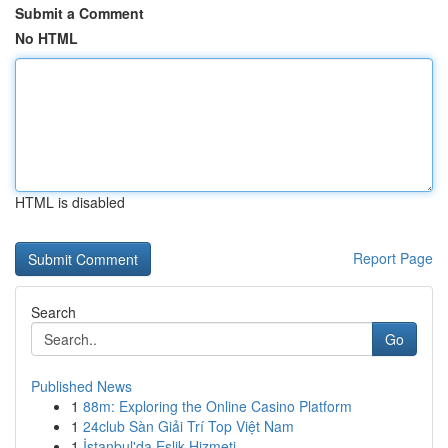
Submit a Comment
No HTML
HTML is disabled
Report Page
Search
Go
Published News
1
88m: Exploring the Online Casino Platform
1
24club Sàn Giải Trí Top Việt Nam
1
İstanbul'da Eşlik Hizmeti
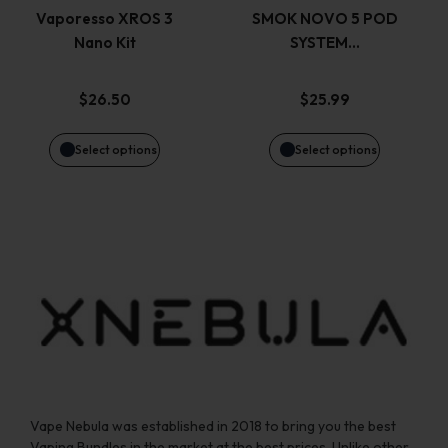
variants.
variants.
page
page
Vaporesso XROS 3
SMOK NOVO 5 POD
Nano Kit
SYSTEM…
The
The
options
options
$
26.50
$
25.99
may
may
Select options
Select options
be
be
chosen
chosen
on
on
the
the
product
product
page
page
Vape Nebula was established in 2018 to bring you the best
Vaping Bundles in the market at the best prices. Unlike other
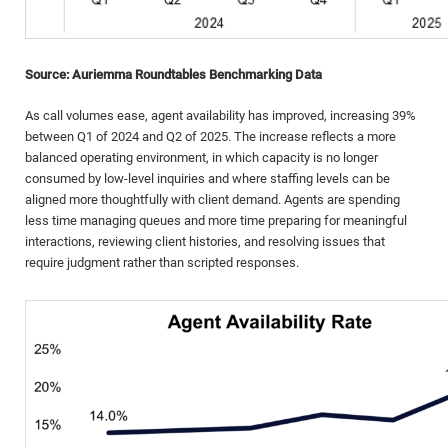
Source: Auriemma Roundtables Benchmarking Data
As call volumes ease, agent availability has improved, increasing 39%
between Q1 of 2024 and Q2 of 2025. The increase reflects a more
balanced operating environment, in which capacity is no longer
consumed by low-level inquiries and where staffing levels can be
aligned more thoughtfully with client demand. Agents are spending
less time managing queues and more time preparing for meaningful
interactions, reviewing client histories, and resolving issues that
require judgment rather than scripted responses.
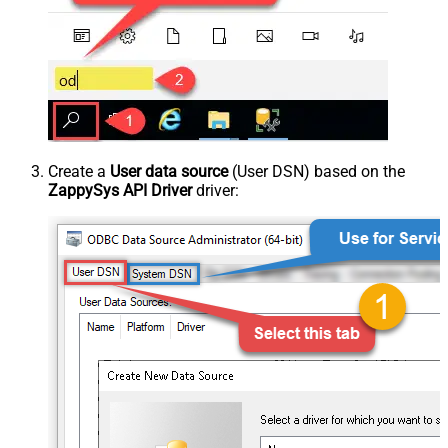
Create a
User data source
(User DSN) based on the
ZappySys API Driver
driver:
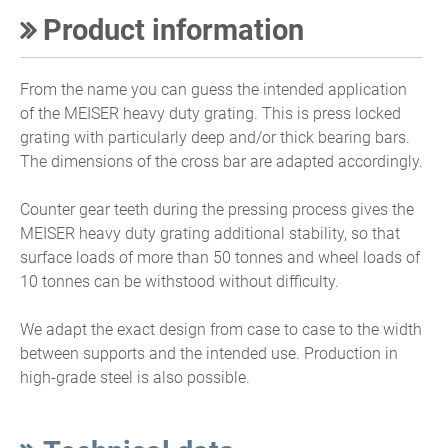
Product information
From the name you can guess the intended application
of the MEISER heavy duty grating. This is press locked
grating with particularly deep and/or thick bearing bars.
The dimensions of the cross bar are adapted accordingly.
Counter gear teeth during the pressing process gives the
MEISER heavy duty grating additional stability, so that
surface loads of more than 50 tonnes and wheel loads of
10 tonnes can be withstood without difficulty.
We adapt the exact design from case to case to the width
between supports and the intended use. Production in
high-grade steel is also possible.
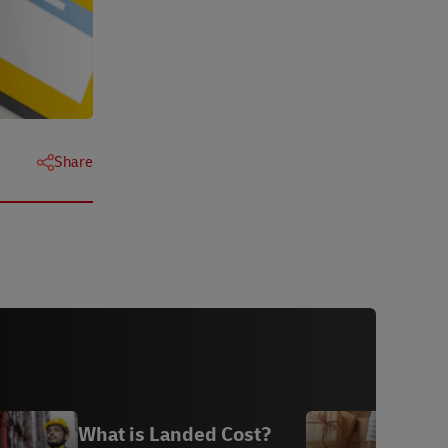
Share
What is Landed Cost?
S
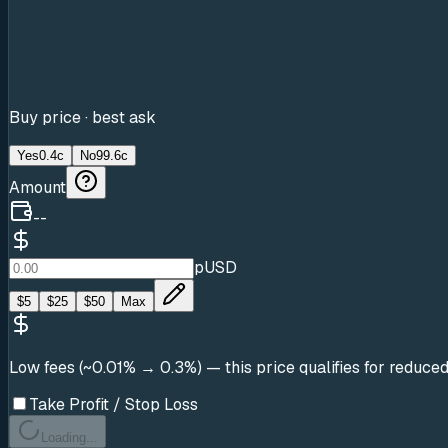
Buy price · best ask
Yes
0.4c
No
99.6c
Amount
--
pUSD
$
5
$
25
$
50
Max
Low fees (~0.01% → 0.3%)
— this price qualifies for reduce
Take Profit / Stop Loss
Loading...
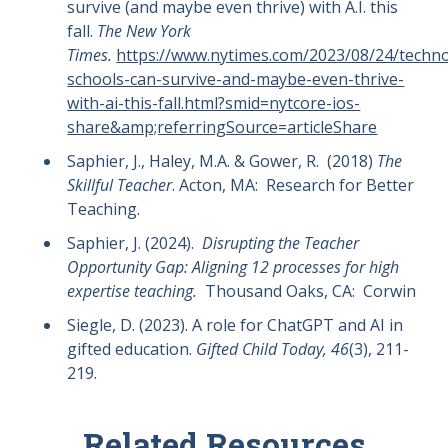
survive (and maybe even thrive) with A.I. this
fall.
The New York
Times.
https://www.nytimes.com/2023/08/24/techn
schools-can-survive-and-maybe-even-thrive-
with-ai-this-fall.html?smid=nytcore-ios-
share&amp;referringSource=articleShare
Saphier, J., Haley, M.A. & Gower, R. (2018)
The
Skillful Teacher
. Acton, MA: Research for Better
Teaching.
Saphier, J. (2024).
Disrupting the Teacher
Opportunity Gap: Aligning 12 processes for high
expertise teaching.
Thousand Oaks, CA: Corwin
Siegle, D. (2023). A role for ChatGPT and AI in
gifted education.
Gifted Child Today, 46
(3), 211-
219.
Related Resources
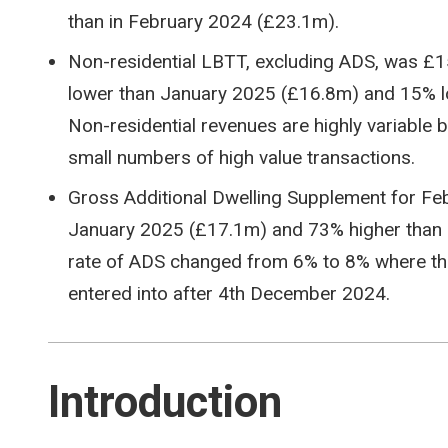
than in February 2024 (£23.1m).
Non-residential LBTT, excluding ADS, was £
lower than January 2025 (£16.8m) and 15% l
Non-residential revenues are highly variable 
small numbers of high value transactions.
Gross Additional Dwelling Supplement for Fe
January 2025 (£17.1m) and 73% higher than i
rate of ADS changed from 6% to 8% where the
entered into after 4th December 2024.
Introduction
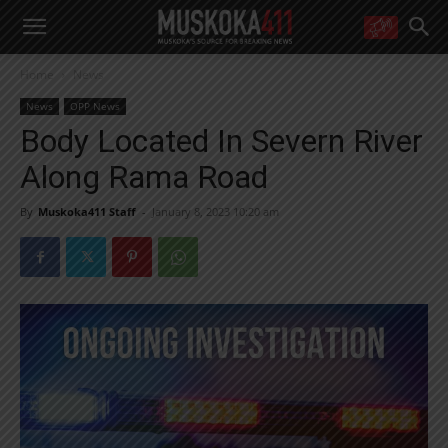
WANT MORE?
Home
News
Get the daily inside scoop
right in your inbox.
News
OPP News
Email address:
Body Located In Severn River
Yes! I’d like to receive emails from Muskoka 411
Along Rama Road
Yes, I’d like to receive email from Muskoka411's partners
You can unsubscribe at any time, learn more at our
Privacy Policy page
By
Muskoka411 Staff
-
January 8, 2023 10:20 am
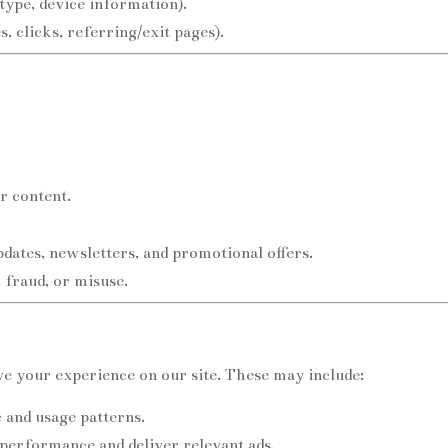
type, device information).
, clicks, referring/exit pages).
r content.
ates, newsletters, and promotional offers.
, fraud, or misuse.
e your experience on our site. These may include:
c and usage patterns.
performance and deliver relevant ads.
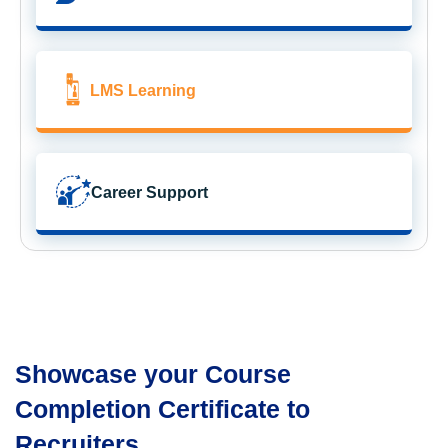
LMS Learning
Career Support
Showcase your Course
Completion Certificate to
Recruiters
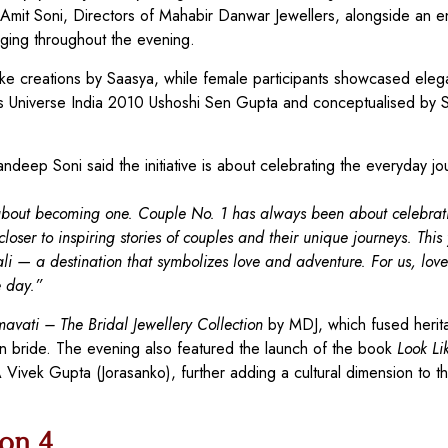
Amit Soni, Directors of Mahabir Danwar Jewellers, alongside an en
aging throughout the evening.
e creations by Saasya, while female participants showcased eleg
 Universe India 2010 Ushoshi Sen Gupta and conceptualised by 
andeep Soni said the initiative is about celebrating the everyday jo
ut about becoming one. Couple No. 1 has always been about celebrat
ser to inspiring stories of couples and their unique journeys. This
ali — a destination that symbolizes love and adventure. For us, love 
e day.”
avati – The Bridal Jewellery Collection
by MDJ, which fused herit
n bride. The evening also featured the launch of the book
Look Li
ivek Gupta (Jorasanko), further adding a cultural dimension to t
on 4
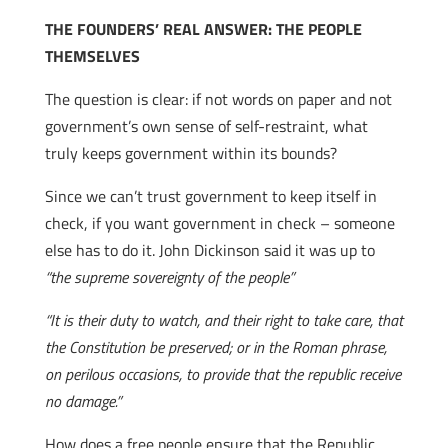
THE FOUNDERS’ REAL ANSWER: THE PEOPLE
THEMSELVES
The question is clear: if not words on paper and not
government’s own sense of self-restraint, what
truly keeps government within its bounds?
Since we can’t trust government to keep itself in
check, if you want government in check – someone
else has to do it. John Dickinson said it was up to
“the supreme sovereignty of the people”
“It is their duty to watch, and their right to take care, that
the Constitution be preserved; or in the Roman phrase,
on perilous occasions, to provide that the republic receive
no damage.”
How does a free people ensure that the Republic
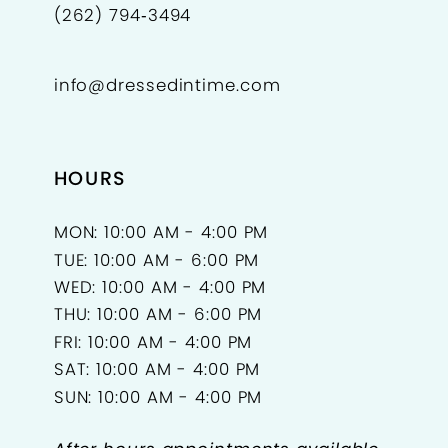
(262) 794‑3494
info@dressedintime.com
HOURS
MON: 10:00 AM - 4:00 PM
TUE: 10:00 AM - 6:00 PM
WED: 10:00 AM - 4:00 PM
THU: 10:00 AM - 6:00 PM
FRI: 10:00 AM - 4:00 PM
SAT: 10:00 AM - 4:00 PM
SUN: 10:00 AM - 4:00 PM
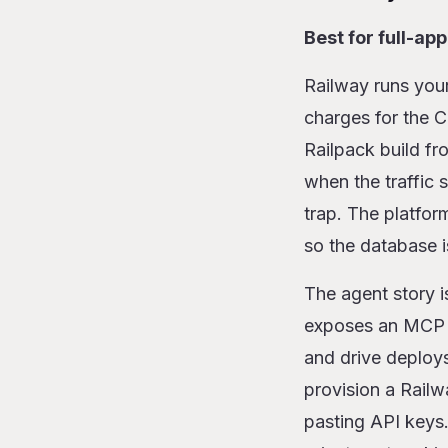
Best for full-ap
Railway runs your
charges for the 
Railpack build fr
when the traffic
trap. The platfo
so the database i
The agent story i
exposes an MCP s
and drive deploys
provision a Rail
pasting API keys.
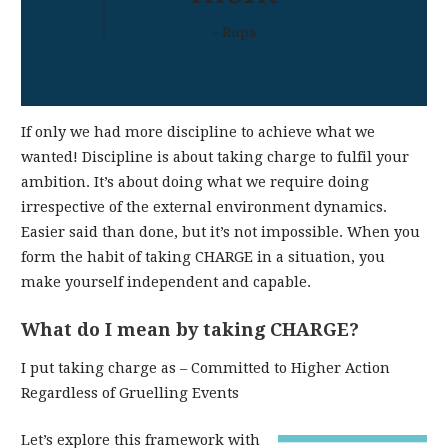
– Rupa
If only we had more discipline to achieve what we
wanted! Discipline is about taking charge to fulfil your
ambition. It’s about doing what we require doing
irrespective of the external environment dynamics.
Easier said than done, but it’s not impossible. When you
form the habit of taking CHARGE in a situation, you
make yourself independent and capable.
What do I mean by taking CHARGE?
I put taking charge as – Committed to Higher Action
Regardless of Gruelling Events
Let’s explore this framework with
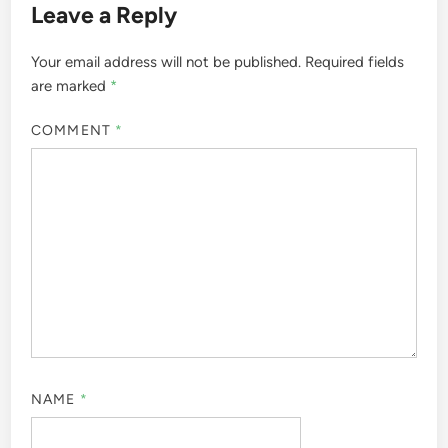
Leave a Reply
Your email address will not be published.
Required fields
are marked
*
COMMENT
*
NAME
*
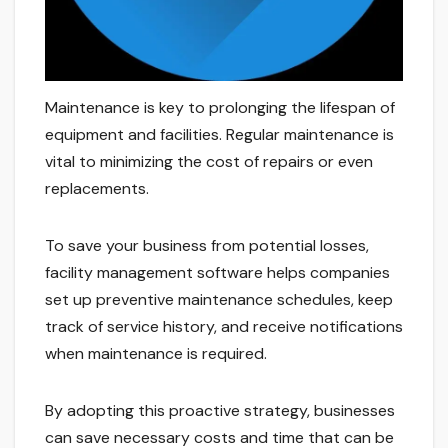
Maintenance is key to prolonging the lifespan of
equipment and facilities. Regular maintenance is
vital to minimizing the cost of repairs or even
replacements.
To save your business from potential losses,
facility management software helps companies
set up preventive maintenance schedules, keep
track of service history, and receive notifications
when maintenance is required.
By adopting this proactive strategy, businesses
can save necessary costs and time that can be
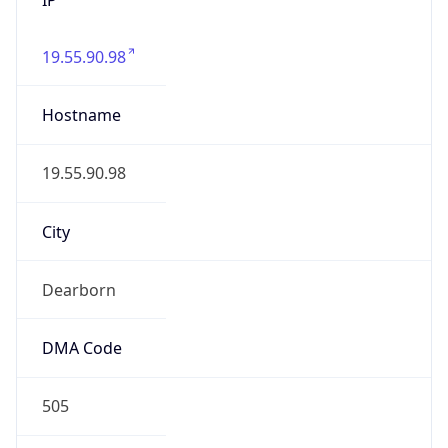
19.55.90.98
Hostname
19.55.90.98
City
Dearborn
DMA Code
505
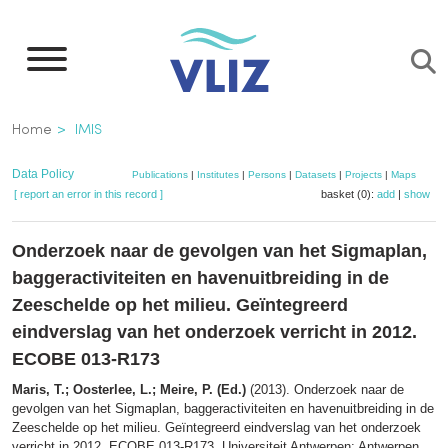
Skip
to
main
content
Breadcrumb
Home
IMIS
Data Policy
Publications
|
Institutes
|
Persons
|
Datasets
|
Projects
|
Maps
[ report an error in this record ]
basket (0):
add
|
show
Onderzoek naar de gevolgen van het Sigmaplan,
baggeractiviteiten en havenuitbreiding in de
Zeeschelde op het milieu. Geïntegreerd
eindverslag van het onderzoek verricht in 2012.
ECOBE 013-R173
Maris, T.; Oosterlee, L.; Meire, P. (Ed.)
(2013). Onderzoek naar de
gevolgen van het Sigmaplan, baggeractiviteiten en havenuitbreiding in de
Zeeschelde op het milieu. Geïntegreerd eindverslag van het onderzoek
verricht in 2012. ECOBE 013-R173. Universiteit Antwerpen: Antwerpen.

+===+

> **Exercise instructions**: Output everything in the material exactly. Pictures stay out of it.

> **Task output**:
Submit a Comment
No HTML
HTML is disabled
Report Page
Search
Go
Published News
1
88m: Exploring the Online Casino Platform
1
24club Sàn Giải Trí Top Việt Nam
1
İstanbul'da Eşlik Hizmeti
variants.
variants.
page
page
Vaporesso XROS 3
SMOK NOVO 5 POD
Nano Kit
SYSTEM…
The
The
options
options
$
26.50
$
25.99
may
may
Select options
Select options
be
be
chosen
chosen
on
on
the
the
product
product
page
page
Vape Nebula was established in 2018 to bring you the best
Vaping Bundles in the market at the best prices. Unlike other
Source: Auriemma Roundtables Benchmarking Data
As call volumes ease, agent availability has improved, increasing 39%
between Q1 of 2024 and Q2 of 2025. The increase reflects a more
balanced operating environment, in which capacity is no longer
consumed by low-level inquiries and where staffing levels can be
aligned more thoughtfully with client demand. Agents are spending
less time managing queues and more time preparing for meaningful
interactions, reviewing client histories, and resolving issues that
require judgment rather than scripted responses.
Create a
User data source
(User DSN) based on the
ZappySys API Driver
driver:
Product information
From the name you can guess the intended application
of the MEISER heavy duty grating. This is press locked
grating with particularly deep and/or thick bearing bars.
The dimensions of the cross bar are adapted accordingly.
Counter gear teeth during the pressing process gives the
MEISER heavy duty grating additional stability, so that
surface loads of more than 50 tonnes and wheel loads of
10 tonnes can be withstood without difficulty.
We adapt the exact design from case to case to the width
between supports and the intended use. Production in
high-grade steel is also possible.
Share
What is Landed Cost?
S
Buy price · best ask
Yes
0.4c
No
99.6c
Amount
--
pUSD
$
5
$
25
$
50
Max
Low fees (~0.01% → 0.3%)
— this price qualifies for reduce
Take Profit / Stop Loss
Loading...
survive (and maybe even thrive) with A.I. this
fall.
The New York
Times.
https://www.nytimes.com/2023/08/24/techn
schools-can-survive-and-maybe-even-thrive-
with-ai-this-fall.html?smid=nytcore-ios-
share&amp;referringSource=articleShare
Saphier, J., Haley, M.A. & Gower, R. (2018)
The
Skillful Teacher
. Acton, MA: Research for Better
Teaching.
Saphier, J. (2024).
Disrupting the Teacher
Opportunity Gap: Aligning 12 processes for high
expertise teaching.
Thousand Oaks, CA: Corwin
Siegle, D. (2023). A role for ChatGPT and AI in
gifted education.
Gifted Child Today, 46
(3), 211-
219.
Related Resources
than in February 2024 (£23.1m).
Non-residential LBTT, excluding ADS, was £
lower than January 2025 (£16.8m) and 15% l
Non-residential revenues are highly variable 
small numbers of high value transactions.
Gross Additional Dwelling Supplement for Fe
January 2025 (£17.1m) and 73% higher than i
rate of ADS changed from 6% to 8% where the
entered into after 4th December 2024.
Introduction
WANT MORE?
Home
News
Get the daily inside scoop
right in your inbox.
News
OPP News
Email address:
Body Located In Severn River
Yes! I’d like to receive emails from Muskoka 411
Along Rama Road
Yes, I’d like to receive email from Muskoka411's partners
You can unsubscribe at any time, learn more at our
Privacy Policy page
By
Muskoka411 Staff
-
January 8, 2023 10:20 am
type, device information).
, clicks, referring/exit pages).
r content.
ates, newsletters, and promotional offers.
, fraud, or misuse.
e your experience on our site. These may include:
c and usage patterns.
performance and deliver relevant ads.
LMS Learning
Career Support
Showcase your Course
Completion Certificate to
Recruiters
Amit Soni, Directors of Mahabir Danwar Jewellers, alongside an en
aging throughout the evening.
e creations by Saasya, while female participants showcased eleg
 Universe India 2010 Ushoshi Sen Gupta and conceptualised by 
andeep Soni said the initiative is about celebrating the everyday jo
ut about becoming one. Couple No. 1 has always been about celebrat
ser to inspiring stories of couples and their unique journeys. This
ali — a destination that symbolizes love and adventure. For us, love 
e day.”
avati – The Bridal Jewellery Collection
by MDJ, which fused herit
n bride. The evening also featured the launch of the book
Look Li
ivek Gupta (Jorasanko), further adding a cultural dimension to t
on 4
THE FOUNDERS’ REAL ANSWER: THE PEOPLE
THEMSELVES
The question is clear: if not words on paper and not
government’s own sense of self-restraint, what
truly keeps government within its bounds?
Since we can’t trust government to keep itself in
check, if you want government in check – someone
else has to do it. John Dickinson said it was up to
“the supreme sovereignty of the people”
“It is their duty to watch, and their right to take care, that
the Constitution be preserved; or in the Roman phrase,
on perilous occasions, to provide that the republic receive
no damage.”
How does a free people ensure that the Republic
(262) 794‑3494
info@dressedintime.com
HOURS
MON: 10:00 AM - 4:00 PM
TUE: 10:00 AM - 6:00 PM
WED: 10:00 AM - 4:00 PM
THU: 10:00 AM - 6:00 PM
FRI: 10:00 AM - 4:00 PM
SAT: 10:00 AM - 4:00 PM
SUN: 10:00 AM - 4:00 PM
Best for full-ap
Railway runs your
charges for the 
Railpack build fr
when the traffic
trap. The platfo
so the database i
The agent story i
exposes an MCP s
and drive deploys
provision a Rail
pasting API keys.
– Rupa
If only we had more discipline to achieve what we
wanted! Discipline is about taking charge to fulfil your
ambition. It’s about doing what we require doing
irrespective of the external environment dynamics.
Easier said than done, but it’s not impossible. When you
form the habit of taking CHARGE in a situation, you
make yourself independent and capable.
What do I mean by taking CHARGE?
I put taking charge as – Committed to Higher Action
Regardless of Gruelling Events
Let’s explore this framework with
Leave a Reply
Your email address will not be published.
Required fields
are marked
*
COMMENT
*
NAME
*
Maintenance is key to prolonging the lifespan of
equipment and facilities. Regular maintenance is
vital to minimizing the cost of repairs or even
replacements.
To save your business from potential losses,
facility management software helps companies
set up preventive maintenance schedules, keep
track of service history, and receive notifications
when maintenance is required.
By adopting this proactive strategy, businesses
can save necessary costs and time that can be
19.55.90.98
Hostname
19.55.90.98
City
Dearborn
DMA Code
505
Skip
to
main
content
Breadcrumb
Home
IMIS
Data Policy
Publications
|
Institutes
|
Persons
|
Datasets
|
Projects
|
Maps
[ report an error in this record ]
basket (0):
add
|
show
Onderzoek naar de gevolgen van het Sigmaplan,
baggeractiviteiten en havenuitbreiding in de
Zeeschelde op het milieu. Geïntegreerd
eindverslag van het onderzoek verricht in 2012.
ECOBE 013-R173
Maris, T.; Oosterlee, L.; Meire, P. (Ed.)
(2013). Onderzoek naar de
gevolgen van het Sigmaplan, baggeractiviteiten en havenuitbreiding in de
Zeeschelde op het milieu. Geïntegreerd eindverslag van het onderzoek
verricht in 2012. ECOBE 013-R173. Universiteit Antwerpen: Antwerpen.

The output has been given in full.